LSTM is a type of recurrent neural network that is widely used in natural language processing, speech recognition, and other applications where sequential data is important. LSTMs are particularly effective at capturing long-term dependencies in sequences of data, which can be challenging for other types of neural networks.
Navigating the jargon associated with the components of LSTM networks can be daunting, even for those familiar with neural networks. Terms like “cell,” “layer,” “unit,” and “neuron” are often thrown around without a clear explanation of their meaning and purpose. However, understanding these components is crucial for building and fine-tuning LSTM models.
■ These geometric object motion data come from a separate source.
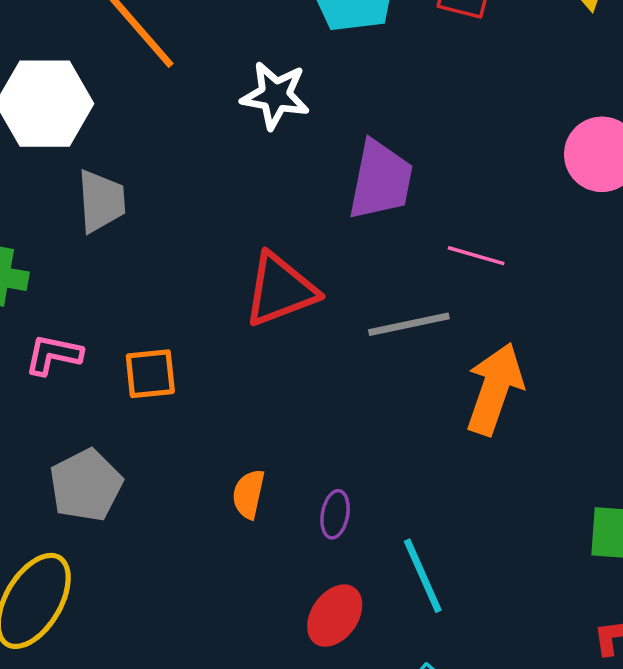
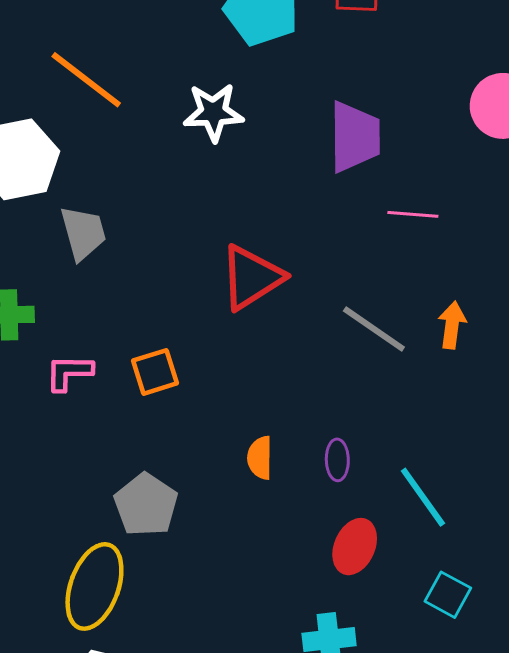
purple trapezoid: (381, 180) -> (355, 137), moved
gray line: (409, 324) -> (374, 329), moved, turned 58
orange arrow: (495, 389) -> (452, 325), size x0.6
gray pentagon: (86, 485) -> (146, 505), moved

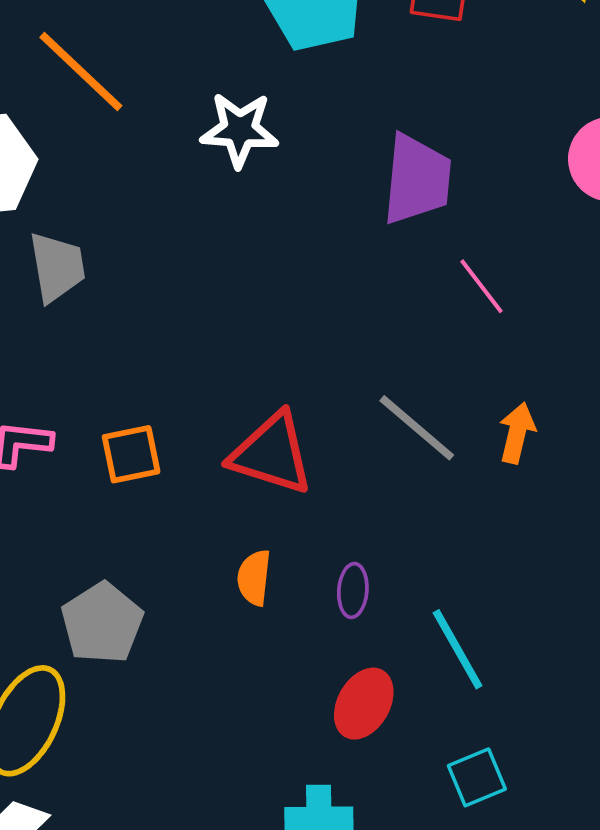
pink line: (413, 214) -> (481, 286), turned 42
red triangle: (251, 278) -> (272, 454), moved, turned 44
cyan square: (448, 595) -> (477, 777), turned 33

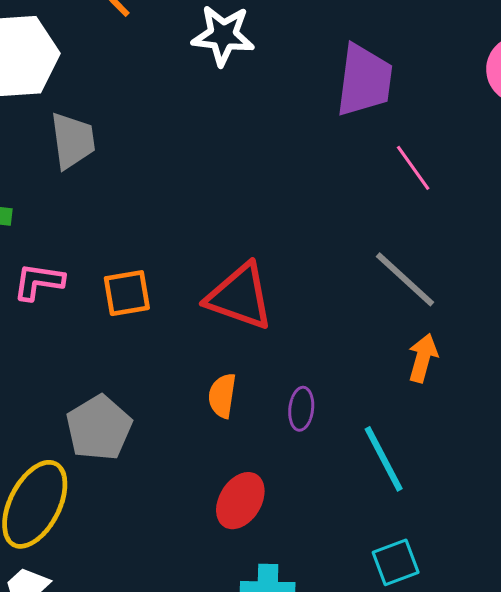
gray line: (417, 428) -> (405, 279), moved
orange arrow: (517, 433) -> (423, 358), moved
red ellipse: (364, 704) -> (240, 501), moved

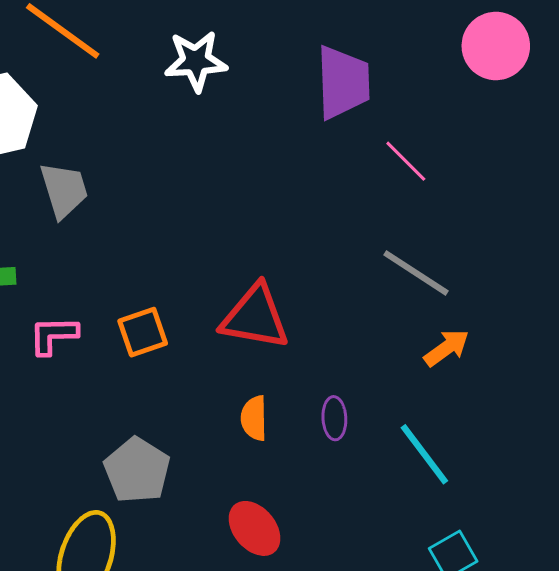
orange arrow: (423, 358) -> (447, 348), turned 48
red ellipse: (240, 501) -> (255, 528), moved, turned -62

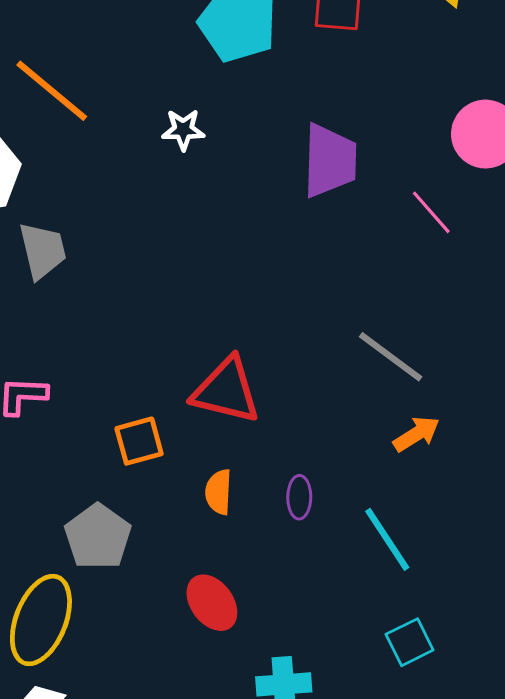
white star: (196, 61) -> (183, 130), size x0.7
pink line: (406, 161) -> (431, 212), moved
orange square: (143, 332) -> (139, 441), moved

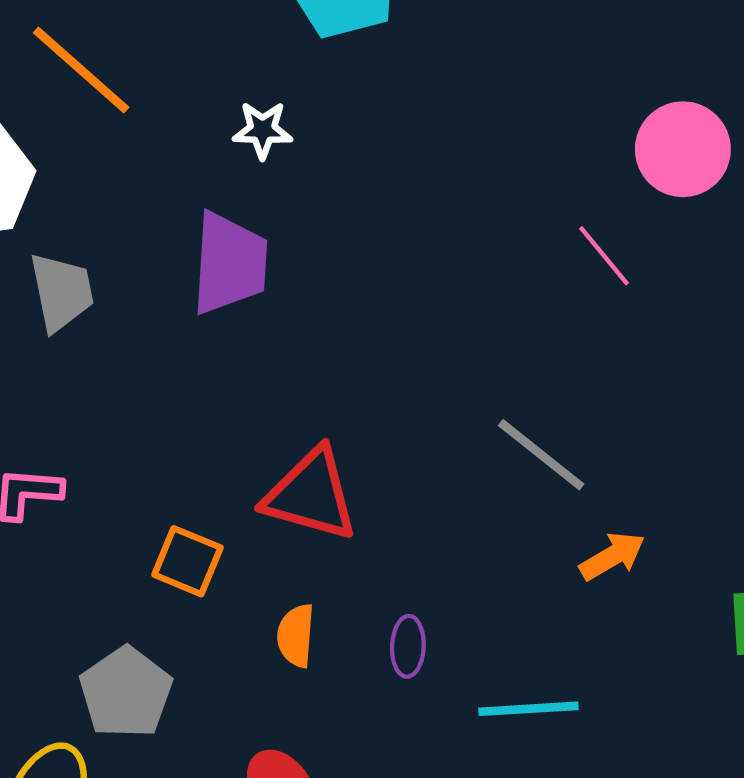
purple trapezoid: (330, 161) -> (229, 263), moved
orange arrow: (416, 434) -> (612, 556), moved
orange square: (139, 441) -> (187, 561), turned 36
cyan line: (387, 539) -> (528, 709), turned -62

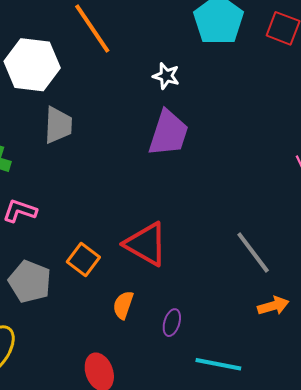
purple trapezoid: (229, 263) -> (168, 133), moved
gray pentagon: (126, 693) -> (30, 282), moved, turned -30

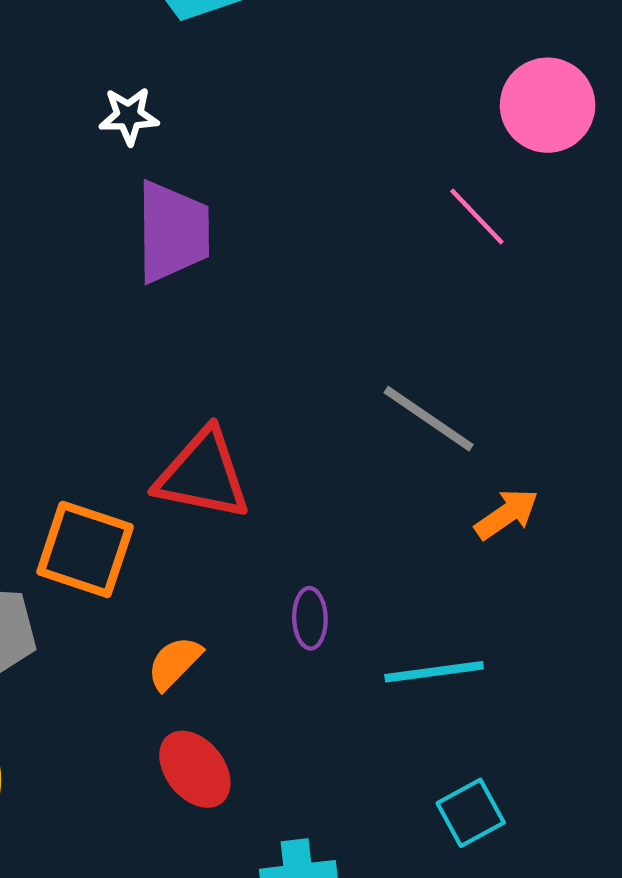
orange square: (83, 259) -> (85, 549), size x1.4
orange semicircle: (123, 305) -> (174, 663), moved, turned 44

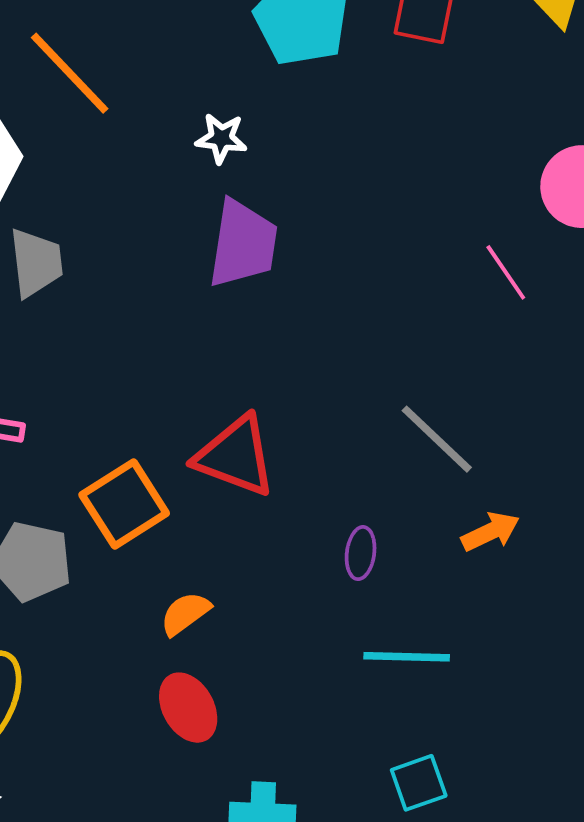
orange square: (85, 549) -> (124, 504), turned 30
purple ellipse: (310, 618) -> (361, 553), moved

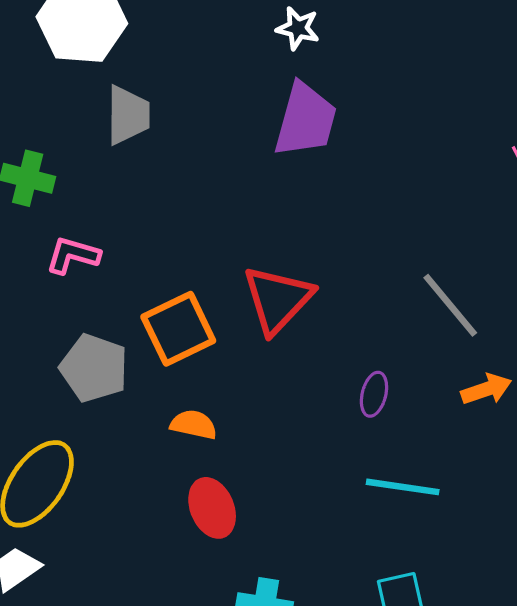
red triangle: (235, 456) -> (278, 299), turned 46
orange semicircle: (185, 614) -> (194, 425), moved, turned 42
So what exactly are these terms, and how do they benefit the network?
🌟 “unit” = “neuron”
🌟 “cell” = a collection of “neurons”
🌟 “layer” = a stack of “cells”
An LSTM Neuron
The colah blog shows the core idea behind LSTMs, nicely illustrating the 4 gates inside an LSTM neuron.
Fig. 1. LSTM neuron. (Image source: colah blog)
The number of units defines the dimension of the hidden states, which is the same as that of the cell state.
Let $h$ denote the length of hidden states – the number of hidden units, which is called hidden_size in PyTorch and num_units in Tensorflow.
An LSTM Cell
Here is an example LSTM cell that contains $h=2$ LSTM neurons.
Fig. 2. LSTM cell. (Image source: Raimi Karim)
The 4 gates in an LSTM neuron suggest that an LSTM neuron has 4 feed-forward neural networks. If we have a sample input of feature size $i$ (e.g., $i=3$ in Fig. 2), we concatenate the sample input with the hidden state and then pass them ($i+h$) together to the gates. The number of parameters in this LSTM cell can be calculated as: $$ 4 \times [h(h+i) + h] $$
The “layer” is a collection of cells that are stacked on top of each other to form the architecture of the network.
So take on the challenge and unlock the full potential of LSTMs!